→ What you should do
Give the count of lines in the records below that contain "Navajo", and say nothing more.

→ Data extract
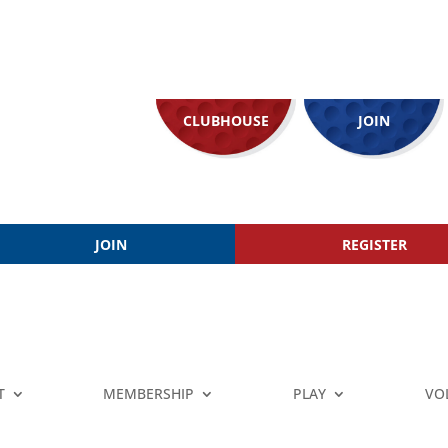
CLUBHOUSE
JOIN
JOIN
REGISTER
T
MEMBERSHIP
PLAY
VO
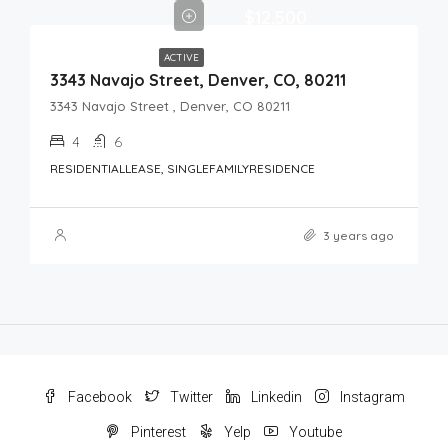
$12,500
ACTIVE
3343 Navajo Street, Denver, CO, 80211
3343 Navajo Street , Denver, CO 80211
4
6
RESIDENTIALLEASE, SINGLEFAMILYRESIDENCE
3 years ago
Facebook
Twitter
Linkedin
Instagram
Pinterest
Yelp
Youtube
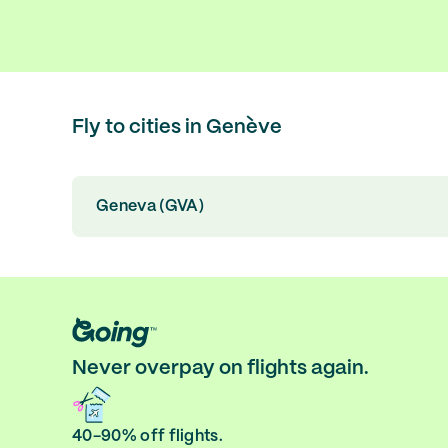
Fly to cities in Genève
Geneva (GVA)
Never overpay on flights again.
40-90% off flights.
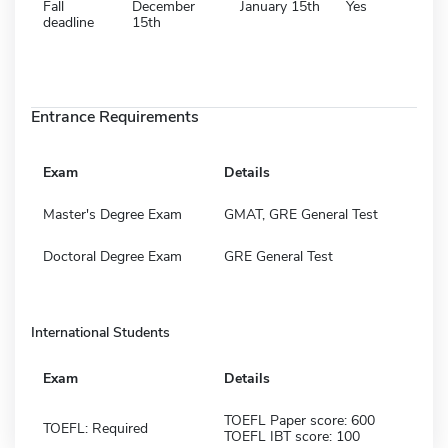
Fall
December
January 15th
Yes
deadline
15th
Entrance Requirements
Exam
Details
Master's Degree Exam
GMAT, GRE General Test
Doctoral Degree Exam
GRE General Test
International Students
Exam
Details
TOEFL Paper score: 600
TOEFL: Required
TOEFL IBT score: 100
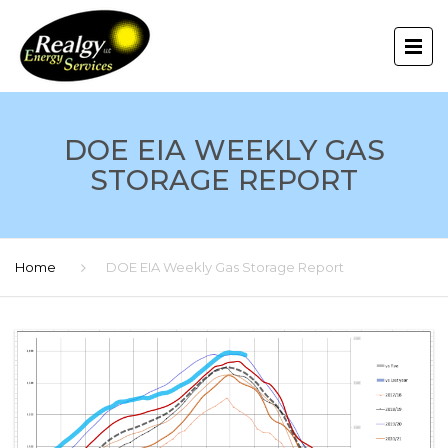
DOE EIA WEEKLY GAS
STORAGE REPORT
Home
DOE EIA Weekly Gas Storage Report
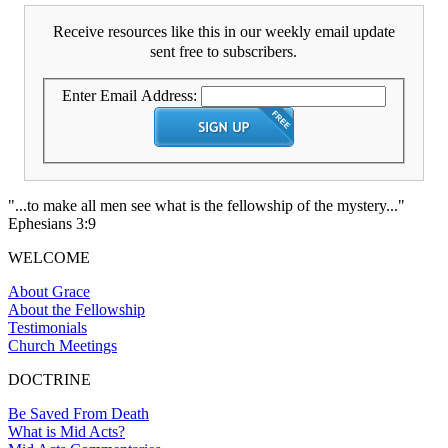
Receive resources like this in our weekly email update
sent free to subscribers.
Enter Email Address:
"...to make all men see what is the fellowship of the mystery..."
Ephesians 3:9
WELCOME
About Grace
About the Fellowship
Testimonials
Church Meetings
DOCTRINE
Be Saved From Death
What is Mid Acts?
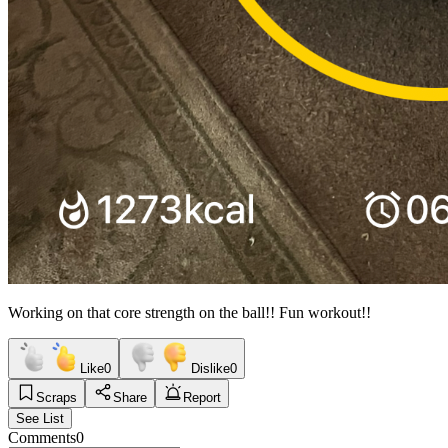
Working on that core strength on the ball!! Fun workout!!
Like
0
Dislike
0
Scraps
Share
Report
See List
Comments
0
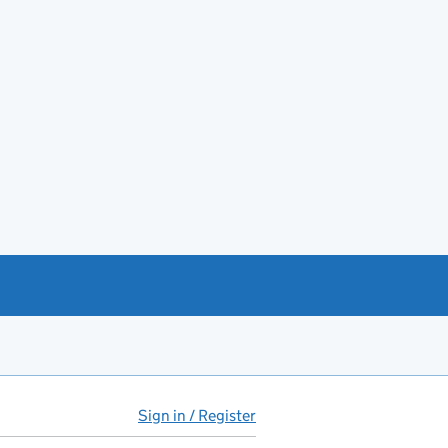
Sign in / Register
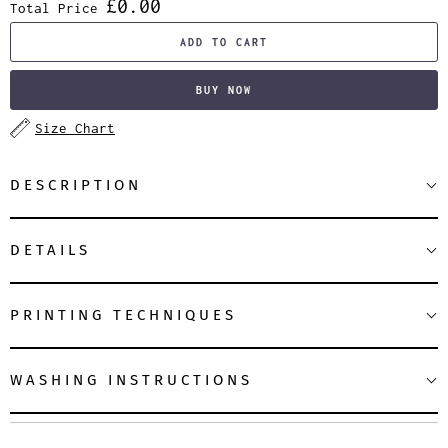
£0.00
Total Price
ADD TO CART
BUY NOW
Size Chart
DESCRIPTION
DETAILS
PRINTING TECHNIQUES
WASHING INSTRUCTIONS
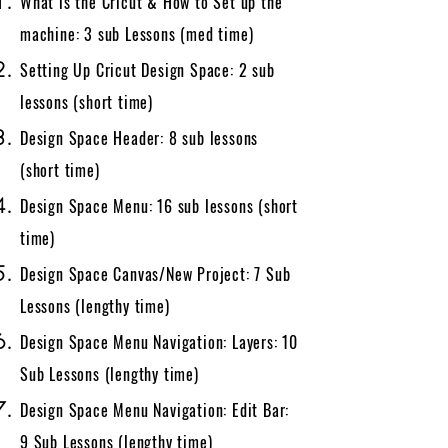
What is the Cricut & How to Set up the
machine: 3 sub Lessons​​ (med time)
Setting Up Cricut Design Space: 2 sub
lessons (short time)
Design Space Header: 8 sub lessons
(short time)
Design Space Menu: 16 sub lessons (short
time)
Design Space Canvas/New Project: 7 Sub
Lessons (lengthy time)
Design Space Menu Navigation: Layers: 10
Sub Lessons (lengthy time)
Design Space Menu Navigation: Edit Bar:
9 Sub Lessons (lengthy time)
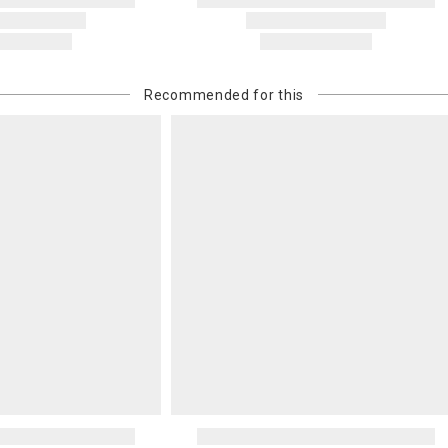
Recommended for this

→ Your solution
2